## Activity
Pick out each line of the records in which the word "aorta" appears.

## Stored items

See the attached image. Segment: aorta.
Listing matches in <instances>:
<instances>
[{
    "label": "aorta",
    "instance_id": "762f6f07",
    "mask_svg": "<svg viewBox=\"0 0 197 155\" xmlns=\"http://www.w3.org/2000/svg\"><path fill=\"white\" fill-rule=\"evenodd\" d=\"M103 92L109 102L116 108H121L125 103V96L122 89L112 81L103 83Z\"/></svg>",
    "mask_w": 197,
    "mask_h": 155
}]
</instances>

## Solution to this problem
See the attached image. Segment: aorta.
    "label": "aorta",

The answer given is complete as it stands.